Em ambos, não tendo sido paga voluntariamente a multa, o Ministério Público instaurou execução patrimonial contra o condenado com vista à obtenção do respectivo pagamento coercivo, sem qualquer sucesso.

O acórdão recorrido, argumentou assim:

«(…) no caso da pena de multa, a simples instauração de execução patrimonial para a sua cobrança, através da penhora e venda dos bens do arguido, não pode considerar-se e valorar-se para além de um meio posto à disposição do exequente para alcançar a execução da dita pena. Por outras palavras, as penas de multa só se mostram executadas com o pagamento voluntário – necessariamente parcial, pois se integral operaria a extinção da pena – ou coercivo.

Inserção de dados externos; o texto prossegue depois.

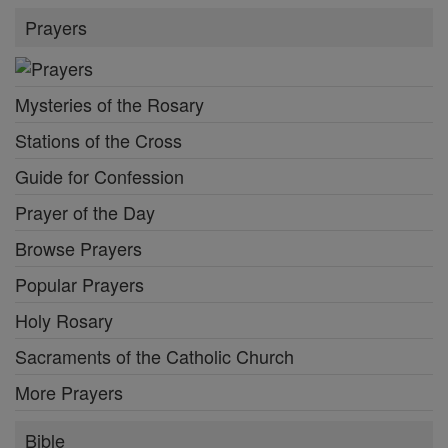
Prayers
Mysteries of the Rosary
Stations of the Cross
Guide for Confession
Prayer of the Day
Browse Prayers
Popular Prayers
Holy Rosary
Sacraments of the Catholic Church
More Prayers
Bible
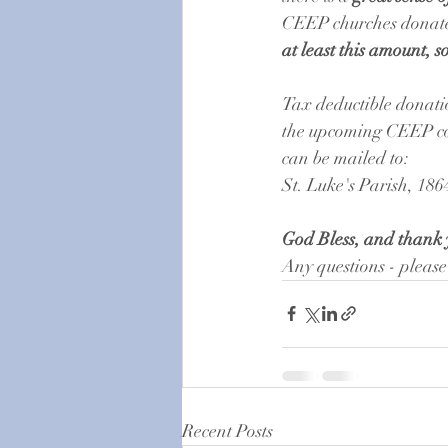
CEEP churches donate 
at least this amount, 
Tax deductible donati
the upcoming CEEP con
can be mailed to: 
St. Luke's Parish, 186
God Bless, and thank 
Any questions - please
Recent Posts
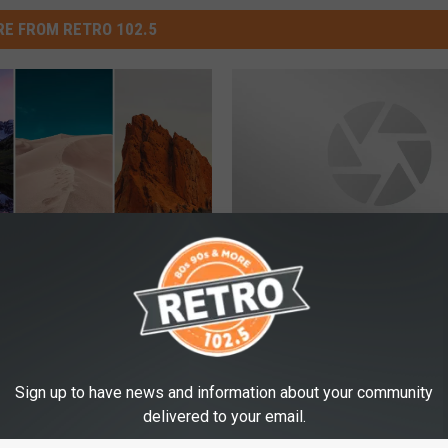
E FROM RETRO 102.5
L
rist Attraction
LOOK: 7 Beautiful Wond
O
o Residents Want to
Wyoming NOT Named
O
ost
Yellowstone
K
:
Sign up to have news and information about your community
7
delivered to your email.
B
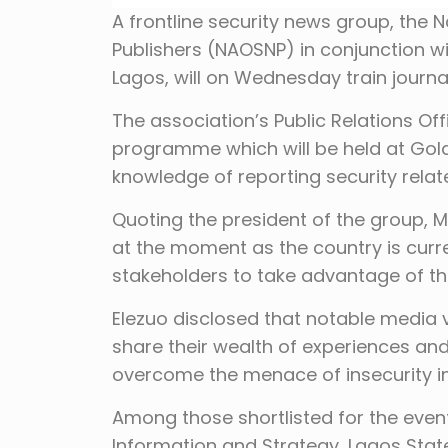
A frontline security news group, the 
Publishers (NAOSNP) in conjunction w
Lagos, will on Wednesday train journa
The association’s Public Relations Off
programme which will be held at Golde
knowledge of reporting security relat
Quoting the president of the group, M
at the moment as the country is curre
stakeholders to take advantage of th
Elezuo disclosed that notable media v
share their wealth of experiences a
overcome the menace of insecurity in
Among those shortlisted for the eve
Information and Strategy, Lagos St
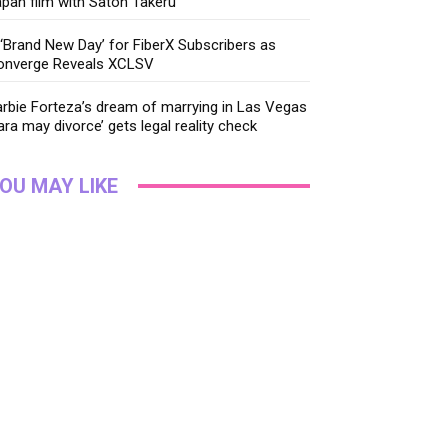
pan film with Satoh Takeru
‘Brand New Day’ for FiberX Subscribers as
onverge Reveals XCLSV
rbie Forteza’s dream of marrying in Las Vegas
ara may divorce’ gets legal reality check
OU MAY LIKE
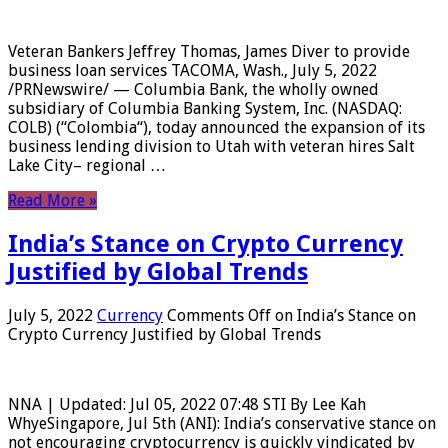
Veteran Bankers Jeffrey Thomas, James Diver to provide
business loan services TACOMA, Wash., July 5, 2022
/PRNewswire/ — Columbia Bank, the wholly owned
subsidiary of Columbia Banking System, Inc. (NASDAQ:
COLB) (“Colombia“), today announced the expansion of its
business lending division to Utah with veteran hires Salt
Lake City– regional …
Read More »
India’s Stance on Crypto Currency
Justified by Global Trends
July 5, 2022
Currency
Comments Off
on India’s Stance on
Crypto Currency Justified by Global Trends
NNA | Updated: Jul 05, 2022 07:48 STI By Lee Kah
WhyeSingapore, Jul 5th (ANI): India’s conservative stance on
not encouraging cryptocurrency is quickly vindicated by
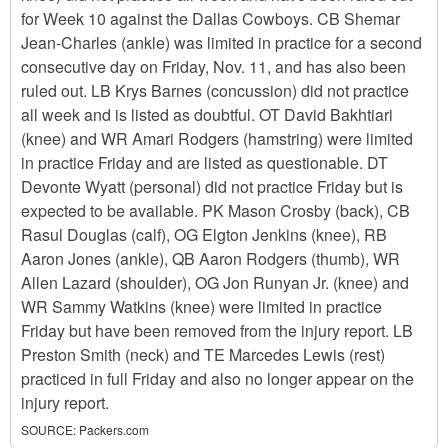
for Week 10 against the Dallas Cowboys. CB Shemar
Jean-Charles (ankle) was limited in practice for a second
consecutive day on Friday, Nov. 11, and has also been
ruled out. LB Krys Barnes (concussion) did not practice
all week and is listed as doubtful. OT David Bakhtiari
(knee) and WR Amari Rodgers (hamstring) were limited
in practice Friday and are listed as questionable. DT
Devonte Wyatt (personal) did not practice Friday but is
expected to be available. PK Mason Crosby (back), CB
Rasul Douglas (calf), OG Elgton Jenkins (knee), RB
Aaron Jones (ankle), QB Aaron Rodgers (thumb), WR
Allen Lazard (shoulder), OG Jon Runyan Jr. (knee) and
WR Sammy Watkins (knee) were limited in practice
Friday but have been removed from the injury report. LB
Preston Smith (neck) and TE Marcedes Lewis (rest)
practiced in full Friday and also no longer appear on the
injury report.
SOURCE:
Packers.com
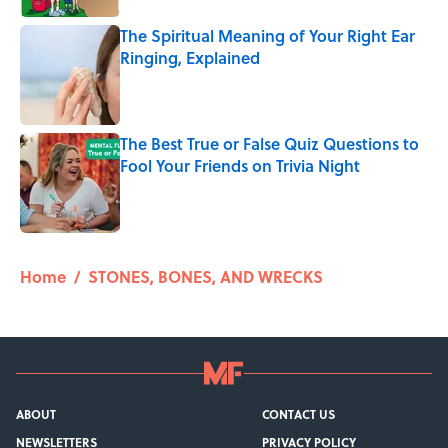
The Spiritual Meaning of Your Right Ear
Ringing, Explained
Published by on Invalid Date
The Best True or False Quiz Questions to
Fool Your Friends on Trivia Night
Published by on Invalid Date
5 related articles loaded
Home
/
STONES, BONES, AND WRECKS
ABOUT
CONTACT US
NEWSLETTERS
PRIVACY POLICY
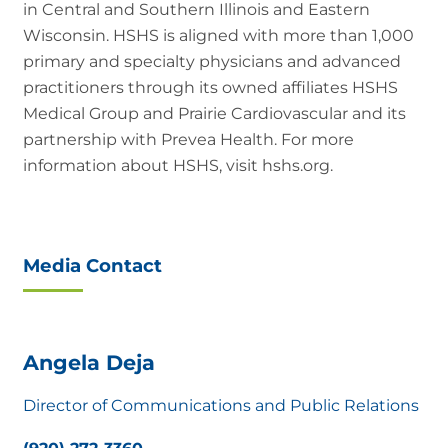
in Central and Southern Illinois and Eastern
Wisconsin. HSHS is aligned with more than 1,000
primary and specialty physicians and advanced
practitioners through its owned affiliates HSHS
Medical Group and Prairie Cardiovascular and its
partnership with Prevea Health. For more
information about HSHS, visit hshs.org.
Media Contact
Angela Deja
Director of Communications and Public Relations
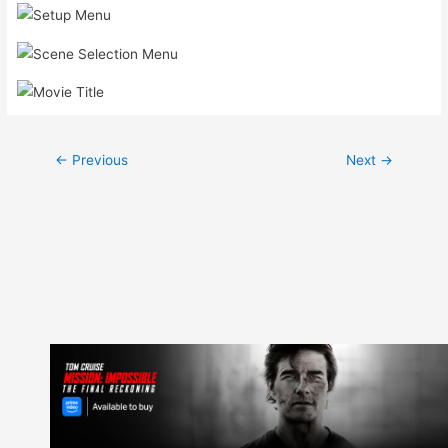
Post
←
Previous
Next
→
navigation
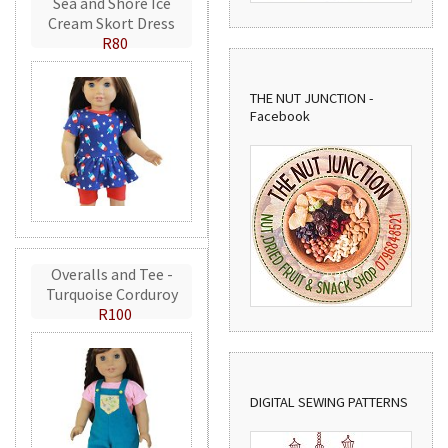
Sea and Shore Ice
Cream Skort Dress
R80
THE NUT JUNCTION -
Facebook
Overalls and Tee -
Turquoise Corduroy
R100
DIGITAL SEWING PATTERNS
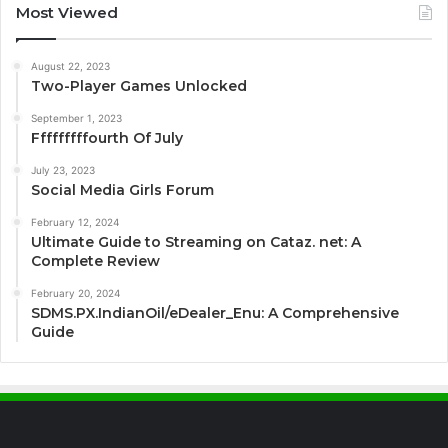
Most Viewed
August 22, 2023
Two-Player Games Unlocked
September 1, 2023
Fffffffffourth Of July
July 23, 2023
Social Media Girls Forum
February 12, 2024
Ultimate Guide to Streaming on Cataz. net: A
Complete Review
February 20, 2024
SDMS.PX.IndianOil/eDealer_Enu: A Comprehensive
Guide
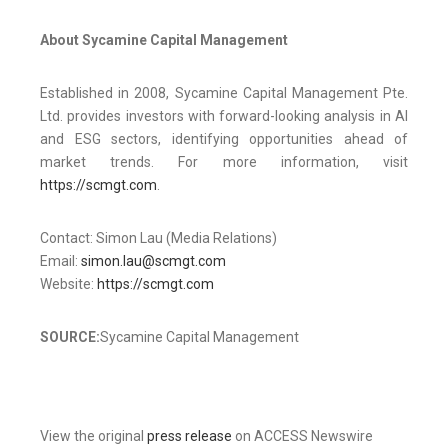
About Sycamine Capital Management
Established in 2008, Sycamine Capital Management Pte.
Ltd. provides investors with forward-looking analysis in AI
and ESG sectors, identifying opportunities ahead of
market trends. For more information, visit
https://scmgt.com
.
Contact: Simon Lau (Media Relations)
Email:
simon.lau@scmgt.com
Website:
https://scmgt.com
SOURCE:
Sycamine Capital Management
View the original
press release
on ACCESS Newswire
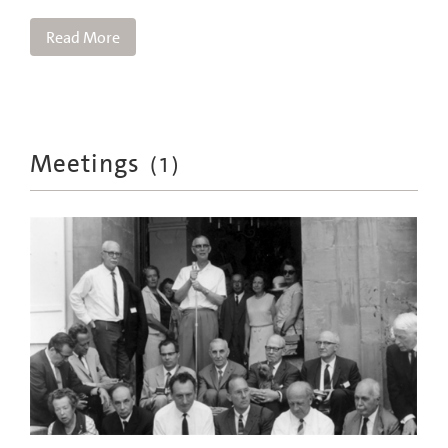
Read More
Meetings
(
1
)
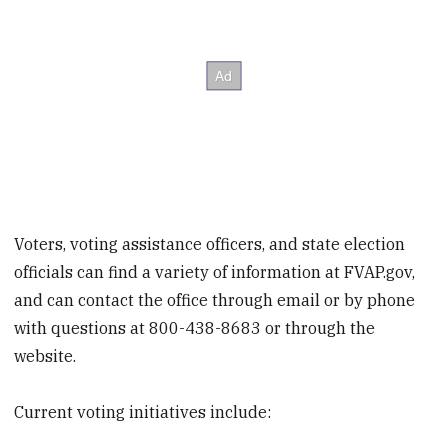
Voters, voting assistance officers, and state election
officials can find a variety of information at FVAP.gov,
and can contact the office through email or by phone
with questions at 800-438-8683 or through the
website.
Current voting initiatives include:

A instauração de execução patrimonial, através dos bens do arguido, constitui apenas e tão só um meio posto ao alcance de quem tem competência para tanto – na situação revelada pelos autos, o Ministério Público – de modo a que seja alcançado o fim a que se destina – a execução da pena de multa. Por outro lado, da mesma forma que um mandado de captura e detenção não constitui execução da pena de prisão, por idêntica razão não pode considerar-se como execução da pena de multa os meios utilizados pelo Ministério Público, previstos nos artigos 469º e 491º, ambos do Código de Processo Penal, para obtenção da cobrança coerciva do valor correspondente. Do que se expôs se conclui que a instauração infrutífera de execução destinada ao pagamento coercivo da multa imposta por sentença transitada em julgado não integra a previsão da alínea a) do nº 1 do artigo 126º do Código Penal, não sendo, por isso, apta a interromper o prazo de prescrição da pena de multa».

Por sua vez, o acórdão fundamento considerou:

«A alínea a) do nº 1 do artigo 126º do Código Penal só tem sentido e alcance enquanto aí se contemple e entenda a “execução” como o processo dinâmico, previsto na lei, dirigido à obtenção, à custa de bens do condenado, da quantia necessária para o posterior pagamento da multa (…). Tal efeito interruptivo houve o legislador por bem atribuir à “execução” da pena; execução que, tratando-se de pena de multa, se formaliza com a apresentação pelo Ministério Público do requerimento de instauração dessa execução».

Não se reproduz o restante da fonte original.